ICANN Logo

Guidelines for the Implementation of Internationalized Domain Names
Draft Version 2.0

20 September 2005


Draft Version 2.0 of these Guidelines was published on 20 September 2005. It reflects the experiences of the IDN registries in the implementation of Version 1.0 of the guidelines. Particular attention has been paid to concerns that have arisen about the deceptive use of visually confusable characters from different scripts in individual IDN labels.

The following steps were taken in the development of version 2.0:

A draft revision of version 1.0 of the IDN Guidelines was prepared by:

  • gTLD Registry Constituency Representatives:
    • Cary Karp, MuseDoma
    • Pat Kane, VeriSign
    • Ram Mohan, Afilias
  • ccNSO Representatives:
    • Hiro Hotta, JPRS
    • Mohammed EL Bashir, .sd Registry
  • ICANN Staff:
    • Tina Dam

The initial draft of version 2.0 is currently posted for public comments for 30 days and will subsequently be modified in accordance with commentary received during this period.
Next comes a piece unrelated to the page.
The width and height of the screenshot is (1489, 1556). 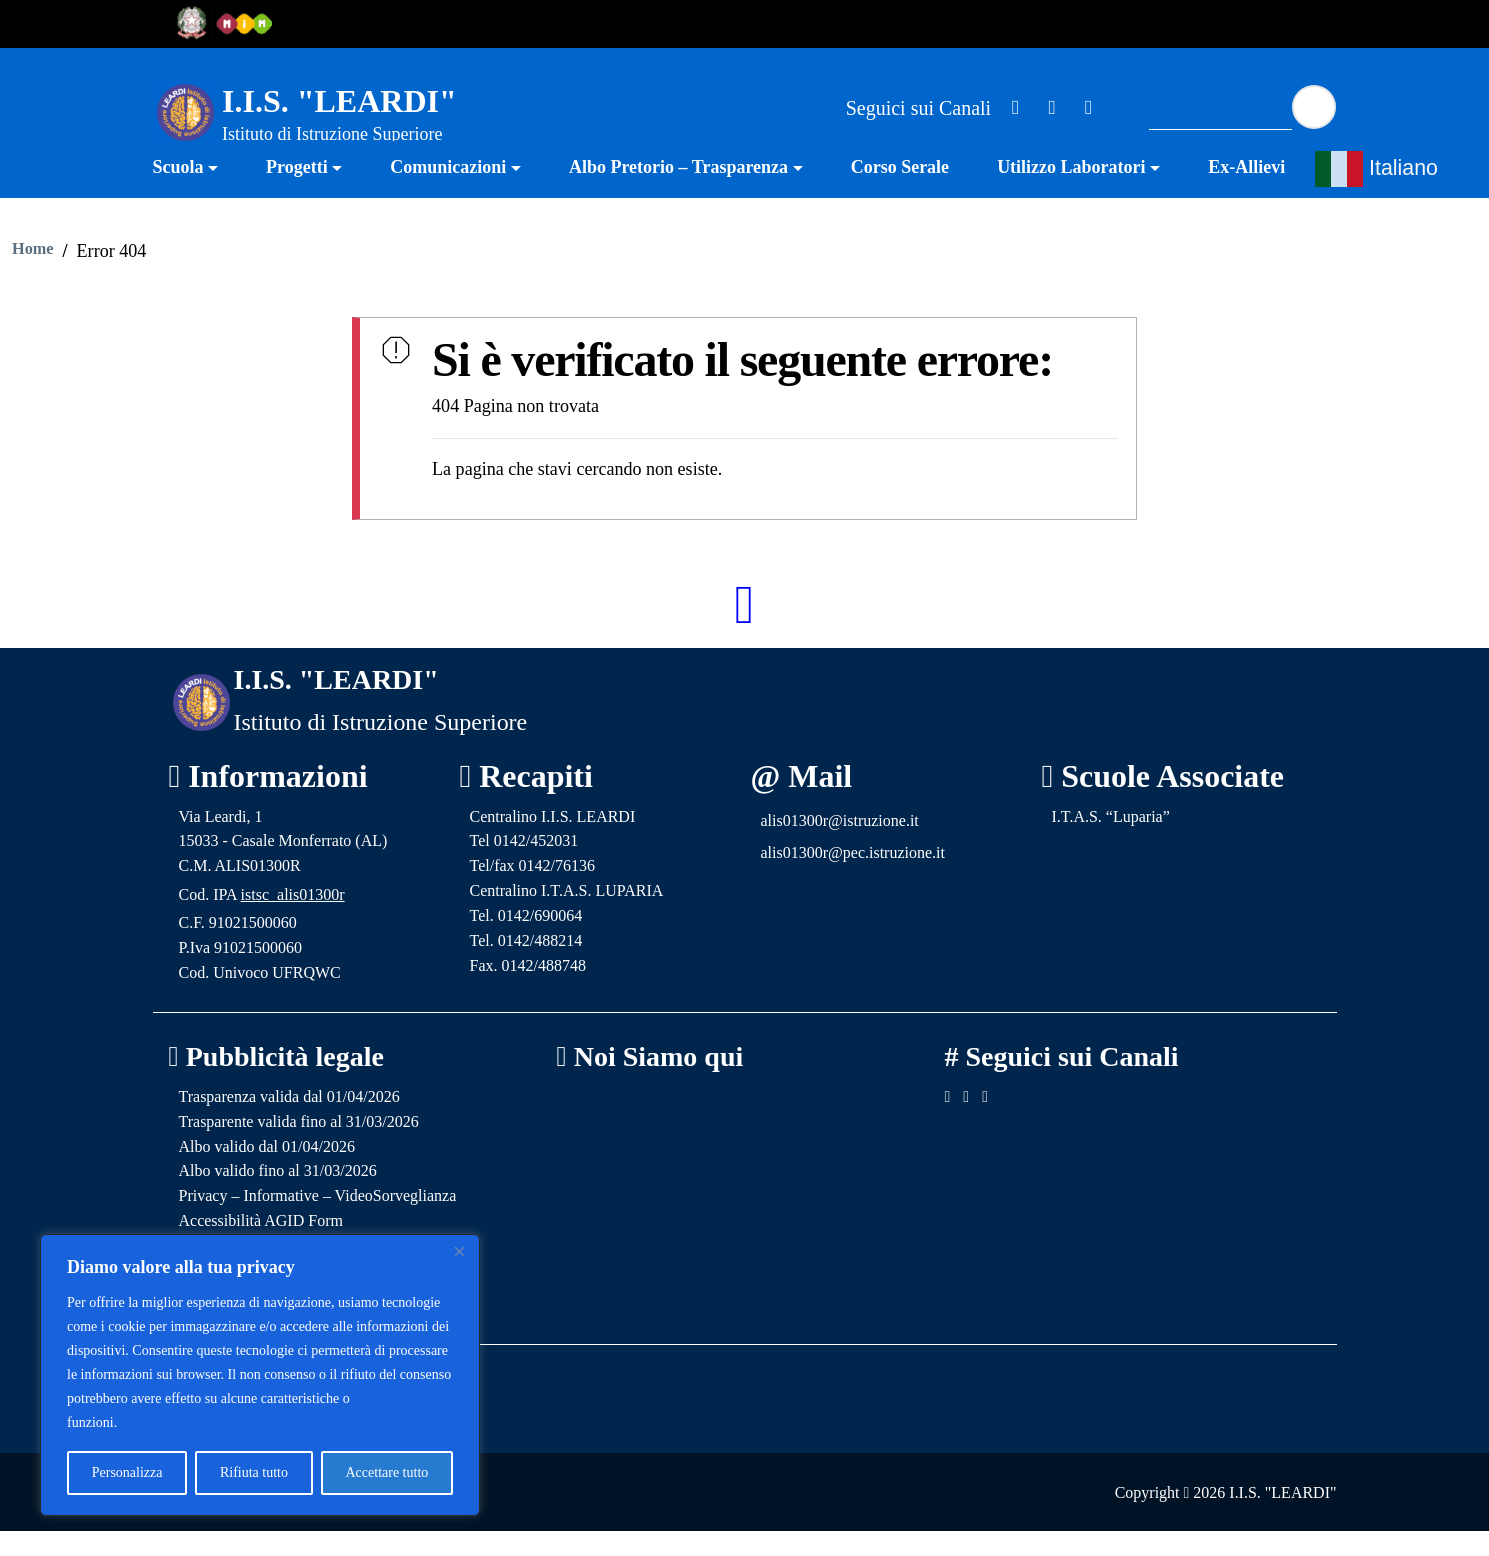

A final draft of version 2.0 will then be submitted to the ICANN Board for endorsement.

The gTLD registries are required to establish IDN policies in conformance with these Guidelines and will implement support for the procedures detailed below with all due expediency. With the exception of administrative detail that is clearly specific to TLD operation, these Guidelines are intended to be implementable in other registries, on all levels.

As the deployment of IDNs proceeds, ICANN and the IDN registries will review these Guidelines at regular intervals, and revise them additionally as need is indicated by experience.

Previous Versions

Version 1.0: The ICANN Guidelines for the Implementation of Internationalized Domain Names Version 1.0, were published on 20 June 2003, coinciding with the commencement of IDN deployment in accordance with the IETF Proposed Standard for Internationalized Domain Names in Applications as stated in RFCs 3454, 3490, 3491,and 3492. The implementation approach set forth in the Version 1.0 Guidelines was endorsed by the ICANN Board on 27 March 2003.

Guidelines

1. Top-level domain registries that implement internationalized domain name capabilities will do so in strict compliance with the technical requirements described in RFCs 3454, 3490, 3491, and 3492 (collectively, the "IDN standards").

2. In implementing the IDN standards, top-level domain registries will employ an "inclusion-based" approach (meaning that code points which are not explicitly permitted by the registry are prohibited) for identifying permissible sets of code points from among the full Unicode repertoire, as described below.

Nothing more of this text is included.